Control of Chronic Neuroinflammatory diseases: Traditional and Novel Alternative Approaches
Steroids and COX inhibitors have important successes but limitations for chronic use. What are the targets and what novel anti-inflammatory drugs are in the pipeline? Are there promising alternative NSAIDs? Our focus will be on the potential for Omega-3 fatty acids.
Biomarkers of Neuroinflammation
How well can imaging probes detect and monitor active neuroinflammation? What are best CSF biomarkers? Are there any consistent plasma biomarkers? How are these markers altered by CNS diseases? Can any biomarker be used as a surrogate to monitor inflammation?

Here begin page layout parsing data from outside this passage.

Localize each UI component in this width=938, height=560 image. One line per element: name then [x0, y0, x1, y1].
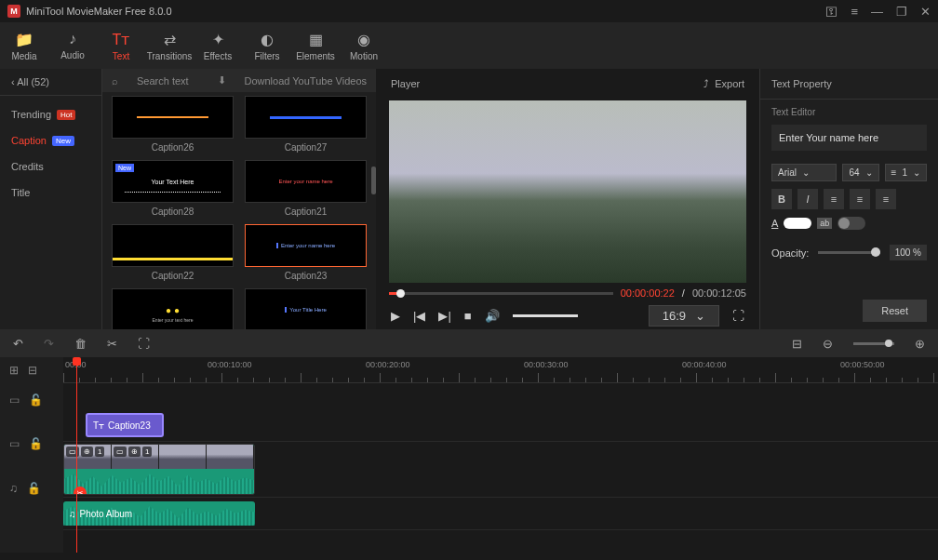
- prev-icon[interactable]: |◀: [413, 309, 425, 323]
- lock-icon[interactable]: 🔓: [29, 437, 43, 450]
- timeline-tracks[interactable]: 00:00 00:00:10:00 00:00:20:00 00:00:30:0…: [63, 357, 938, 553]
- maximize-icon[interactable]: ❐: [896, 5, 907, 19]
- size-select[interactable]: 64⌄: [842, 164, 878, 181]
- library-item[interactable]: Your Title Here: [245, 288, 367, 329]
- video-track[interactable]: ▭⊕1 ▭⊕1 ✂: [63, 442, 938, 498]
- track-visibility-icon[interactable]: ▭: [9, 437, 20, 450]
- toolbar-media[interactable]: 📁Media: [0, 22, 48, 69]
- chevron-down-icon: ⌄: [695, 309, 705, 323]
- progress-track[interactable]: [389, 292, 613, 295]
- reset-button[interactable]: Reset: [863, 300, 927, 322]
- category-trending[interactable]: TrendingHot: [0, 101, 101, 127]
- crop-icon[interactable]: ⛶: [138, 337, 150, 351]
- toolbar-effects[interactable]: ✦Effects: [194, 22, 242, 69]
- toolbar-motion[interactable]: ◉Motion: [340, 22, 388, 69]
- undo-icon[interactable]: ↶: [13, 337, 23, 351]
- collapse-icon[interactable]: ⊟: [28, 364, 37, 377]
- menu-icon[interactable]: ≡: [851, 5, 858, 19]
- effects-icon: ✦: [212, 31, 224, 48]
- aspect-select[interactable]: 16:9⌄: [649, 305, 719, 327]
- library-item[interactable]: Enter your name hereCaption21: [245, 160, 367, 217]
- bold-button[interactable]: B: [771, 189, 792, 209]
- category-all[interactable]: All (52): [0, 69, 101, 96]
- audio-track[interactable]: ♫ Photo Album: [63, 498, 938, 530]
- export-button[interactable]: ⤴Export: [704, 78, 744, 89]
- align-right-button[interactable]: ≡: [876, 189, 896, 209]
- text-icon: Tᴛ: [113, 31, 130, 48]
- redo-icon[interactable]: ↷: [44, 337, 54, 351]
- toolbar-audio[interactable]: ♪Audio: [48, 22, 97, 69]
- align-center-button[interactable]: ≡: [850, 189, 870, 209]
- caption-clip[interactable]: TᴛCaption23: [86, 413, 164, 437]
- search-input[interactable]: Search text: [137, 75, 199, 87]
- timeline-toolbar: ↶ ↷ 🗑 ✂ ⛶ ⊟ ⊖ ⊕: [0, 329, 938, 357]
- zoom-in-icon[interactable]: ⊕: [915, 337, 925, 351]
- add-track-icon[interactable]: ⊞: [9, 364, 19, 377]
- play-icon[interactable]: ▶: [391, 309, 400, 323]
- music-icon: ♫: [69, 509, 76, 519]
- app-title: MiniTool MovieMaker Free 8.0.0: [26, 6, 825, 17]
- cut-icon[interactable]: ✂: [107, 337, 117, 351]
- library-item[interactable]: Caption22: [112, 224, 234, 281]
- progress-bar[interactable]: 00:00:00:22 / 00:00:12:05: [382, 285, 754, 301]
- video-clip[interactable]: ▭⊕1 ▭⊕1 ✂: [63, 444, 255, 495]
- video-preview[interactable]: [389, 100, 746, 283]
- zoom-out-icon[interactable]: ⊖: [823, 337, 833, 351]
- minimize-icon[interactable]: —: [871, 5, 883, 19]
- delete-icon[interactable]: 🗑: [74, 337, 87, 351]
- category-caption[interactable]: CaptionNew: [0, 127, 101, 153]
- volume-icon[interactable]: 🔊: [485, 309, 500, 323]
- toolbar-elements[interactable]: ▦Elements: [291, 22, 340, 69]
- key-icon[interactable]: ⚿: [825, 5, 838, 19]
- align-left-button[interactable]: ≡: [824, 189, 844, 209]
- toolbar-filters[interactable]: ◐Filters: [243, 22, 291, 69]
- scrollbar[interactable]: [371, 167, 376, 194]
- lock-icon[interactable]: 🔓: [27, 482, 41, 495]
- close-icon[interactable]: ✕: [920, 5, 931, 19]
- playhead[interactable]: [76, 357, 77, 553]
- toolbar-transitions[interactable]: ⇄Transitions: [145, 22, 194, 69]
- window-controls: ⚿ ≡ — ❐ ✕: [825, 5, 931, 19]
- italic-button[interactable]: I: [797, 189, 818, 209]
- toolbar-text[interactable]: TᴛText: [97, 22, 145, 69]
- motion-icon: ◉: [357, 31, 370, 48]
- category-title[interactable]: Title: [0, 180, 101, 206]
- music-icon[interactable]: ♫: [9, 482, 18, 495]
- line-spacing-icon: ≡: [891, 167, 897, 178]
- download-youtube[interactable]: Download YouTube Videos: [245, 75, 368, 87]
- library-item[interactable]: NewYour Text HereCaption28: [112, 160, 234, 217]
- library-panel: ⌕ Search text ⬇ Download YouTube Videos …: [102, 69, 376, 329]
- opacity-slider[interactable]: [818, 251, 879, 254]
- main-toolbar: 📁Media ♪Audio TᴛText ⇄Transitions ✦Effec…: [0, 22, 938, 69]
- library-item[interactable]: ● ●Enter your text here: [112, 288, 234, 329]
- next-icon[interactable]: ▶|: [438, 309, 450, 323]
- library-grid: Caption26 Caption27 NewYour Text HereCap…: [102, 92, 376, 329]
- font-select[interactable]: Arial⌄: [771, 164, 837, 181]
- library-item[interactable]: Caption26: [112, 96, 234, 153]
- spacing-select[interactable]: ≡1⌄: [885, 164, 927, 181]
- new-badge: New: [52, 136, 74, 146]
- library-item[interactable]: Enter your name hereCaption23: [245, 224, 367, 281]
- color-swatch[interactable]: [784, 218, 811, 229]
- zoom-slider[interactable]: [853, 342, 894, 345]
- elements-icon: ▦: [309, 31, 323, 48]
- timeline-ruler[interactable]: 00:00 00:00:10:00 00:00:20:00 00:00:30:0…: [63, 357, 938, 383]
- fit-icon[interactable]: ⊟: [792, 337, 802, 351]
- stop-icon[interactable]: ■: [464, 309, 472, 323]
- text-editor-input[interactable]: Enter Your name here: [771, 125, 927, 151]
- volume-slider[interactable]: [513, 314, 578, 317]
- audio-clip[interactable]: ♫ Photo Album: [63, 501, 255, 526]
- track-visibility-icon[interactable]: ▭: [9, 393, 20, 407]
- highlight-toggle[interactable]: [838, 217, 865, 230]
- prop-header: Text Property: [760, 69, 938, 100]
- fullscreen-icon[interactable]: ⛶: [732, 309, 744, 323]
- opacity-knob[interactable]: [871, 247, 880, 257]
- title-bar: M MiniTool MovieMaker Free 8.0.0 ⚿ ≡ — ❐…: [0, 0, 938, 22]
- text-track[interactable]: TᴛCaption23: [63, 409, 938, 442]
- chevron-down-icon: ⌄: [802, 167, 810, 178]
- search-icon: ⌕: [112, 75, 118, 87]
- lock-icon[interactable]: 🔓: [29, 393, 43, 407]
- category-credits[interactable]: Credits: [0, 153, 101, 180]
- progress-knob[interactable]: [396, 289, 405, 298]
- library-item[interactable]: Caption27: [245, 96, 367, 153]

Neuroinflammation and Neurodegenerative Diseases of Aging
What is the neuropathological and biochemical evidence for a bystander or causal role? We will consider the evidence that the role of innate immune activation is stage-dependent. What is inconsistent and consistent in the epidemiology of NSAIDs for Alzheimer's or Parkinson's Diseases? What are the results of trials aimed at treatment and prevention? What is the best approach to limit chronic inflammation related to aging? Should we use modulatory rather than directly suppressive drugs? Can we break a cycle of chronic inflammation with intermittent use of anti-inflammatory agents that limits toxic effects? Is there any merit to the use of anti-TNFalpha or other passive immunization approaches to chronic inflammatory diseases?
Fever, Sickness Behavior, and Neuroinflammation
Immune "privilege" and immune capacity of the brain will be discussed together with cerebrospinal fluid physiology, transport mechanisms, epiplexus (Kolmer) cells, expression of cell adhesion molecules, microglia, and cytokine receptors on neurons and endocrine glands. Finally, the emerging field of behavioral dysfunction in systemic autoimmunity and inflammation will be addressed analysing the effects of these conditions on the limbic system, cognitive function and brain morphology.
The significance of docosanoid lipid mediators derived from omega-3 essential fatty acids in neuroinflammation
The identification of an endogenous lipid mediators made on demand at the onset of homeostasis disturbances, uncompensated oxidative stress and unresolved neuroinflammation will be discussed. The molecular principles that govern the production and bioactivity of Neuroprotectin D1 (NPD1) in experimental stroke, epilepsy, age-related macular degeneration, Alzheimer's, Parkinson's and other diseases will be highlighted. The following specific aspects will be presented: targeted transcription factors; COX-2; neurotrophins as agonists for NPD1 synthesis; new molecular imaging to open the DHA lipidome; aspirin-triggered NPD1 biosynthesis in the stroke penumbra; NPD1 in the homeostatic regulation of photoreceptor cell integrity; neuroinflammation and resolution in neurodegenerative diseases.
In addition, focus will be placed on:
Microglial response to CNS Trauma: Acute and chronic cellular inflammation
Immunosuppressive effects of CNS injury: Modulation of innate and adaptive immunity
Preclinical and clinical therapeutic trials targeting inflammation following traumatic brain injury: The two-edged sword
Industry's approach to drug discovery in neuroinflammation: reproducibility and wrong statistics.
Microglia as a potential target in Huntington's disease and other pathologies.